Она снова кивнула головой и ответила утвердительно, но у нее было странное убеждение: он очень хорошо знал, что она одна.
Войдя в комнату отдыха, где тихие звуки музыки доносились с небольшой эстрады, мужчина повел ее, едва касаясь рукой ее спины, через зал к уединенной нише и выдвинул для нее стул. В комнате отдыха Эллин не стала оглядываться, так как, хотя она и не давала никаких обещаний, знала, что Хэл будет ждать ее, чтобы вместе провести время за чаем. Джим и Донна к чаю не появлялись, предпочитая оставаться на залитой солнцем палубе.
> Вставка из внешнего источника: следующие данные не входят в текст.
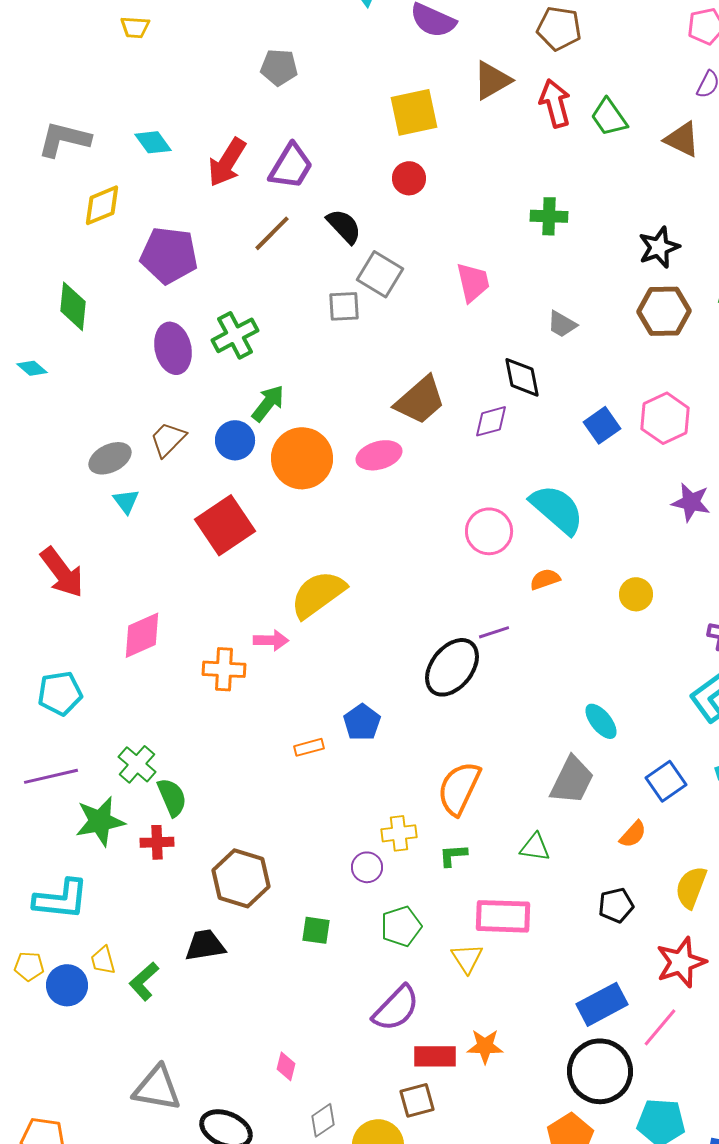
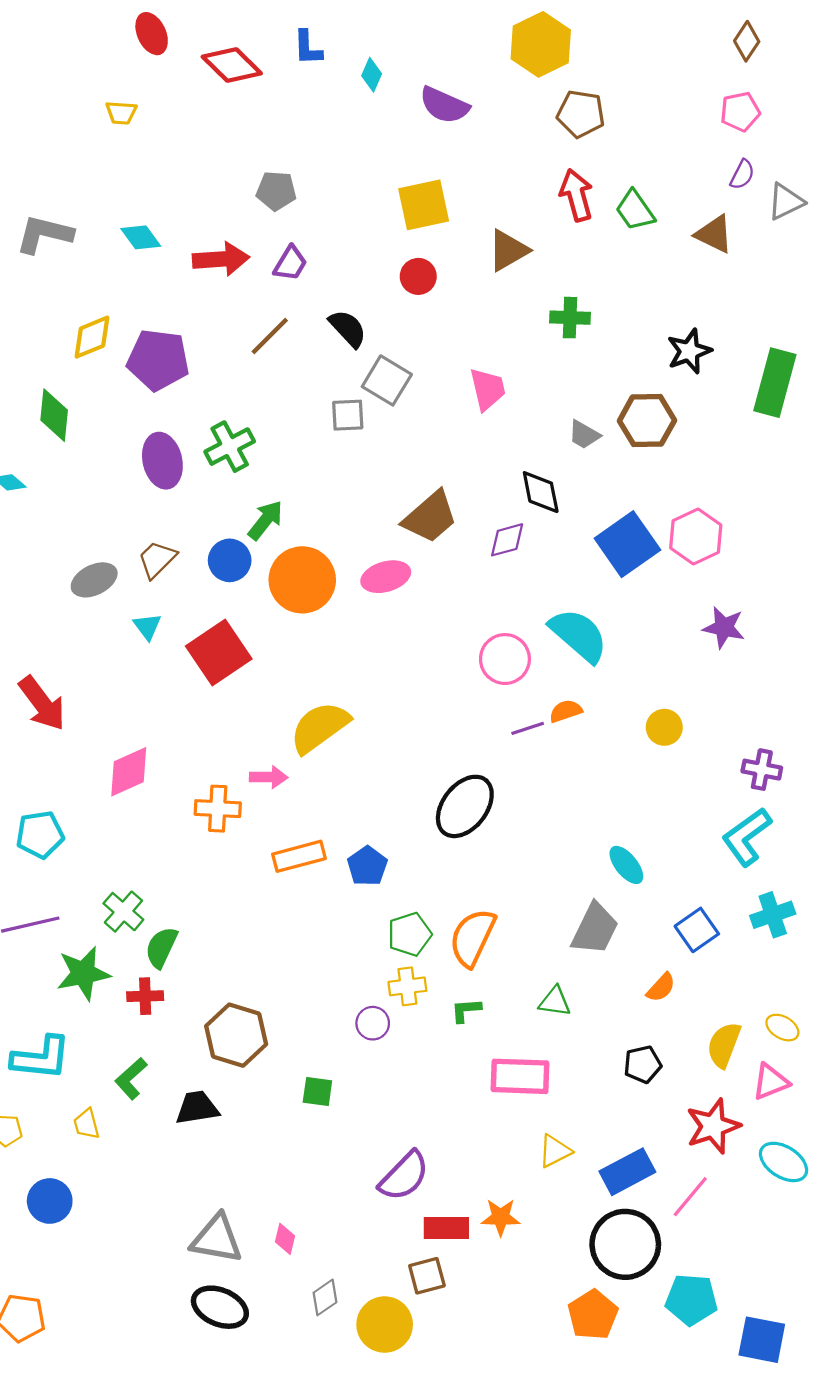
gray pentagon: (279, 67) -> (276, 191), moved
brown triangle: (492, 80) -> (508, 250), moved
red arrow: (227, 162) -> (221, 259), turned -126
purple trapezoid: (291, 166) -> (290, 263), size x0.7
yellow diamond: (102, 205) -> (92, 337), moved
brown hexagon: (664, 311) -> (647, 421), moved
blue square: (602, 425) -> (627, 544), size x1.6
cyan triangle: (126, 501) -> (147, 626), moved
purple line: (494, 632) -> (528, 728), moved
orange rectangle: (309, 747) -> (299, 856), moved, size x1.6
green semicircle: (172, 797) -> (161, 947), turned -132
green pentagon: (401, 926) -> (410, 934), moved
yellow triangle: (467, 958) -> (555, 1151), moved, turned 36
green L-shape: (144, 981) -> (131, 1078), moved
blue circle: (67, 985) -> (50, 1201), moved
gray triangle: (157, 1088) -> (217, 1239), moved

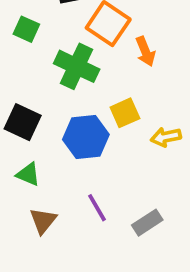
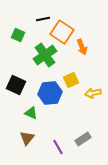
green cross: (77, 66) -> (45, 55), turned 30
green triangle: (28, 174) -> (31, 113), moved
purple line: (97, 208) -> (58, 147), moved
Чай и пирожные были поданы на подносе, и Эллин взяла чайник, чувствуя, что находится под сильным влиянием этого высокого грека, который, откинувшись на своем стуле, рассматривал ее из-под полуприкрытых век. Он казался ей озадаченным, хотя она не могла найти этому причину. Она также чувствовала, что его апатичная поза была нарочитой и что на самом деле он настороже. Она передала ему чай, и он поблагодарил ее, а затем сказал довольно тихо, пристально глядя ей в лицо:
– Меня зовут Дьюрис… – Он нерешительно замолчал, как если бы хотел убедиться, последует ли с ее стороны какая-либо реакция на его слова. Но она просто улыбнулась и продолжала ждать, и тогда он глубоко вздохнул, прежде чем сказал ей, что его первое имя – Симон. – А как вас зовут? – Он улыбнулся, однако у нее создалось впечатление, что за его улыбкой, помимо шутливости, скрывалось что-то еще.
Забывшись, она чуть не допустила промах. Ее губы фактически уже сформировали имя Эллин, однако она сдержалась и произнесла: «Эстелла Марсленд».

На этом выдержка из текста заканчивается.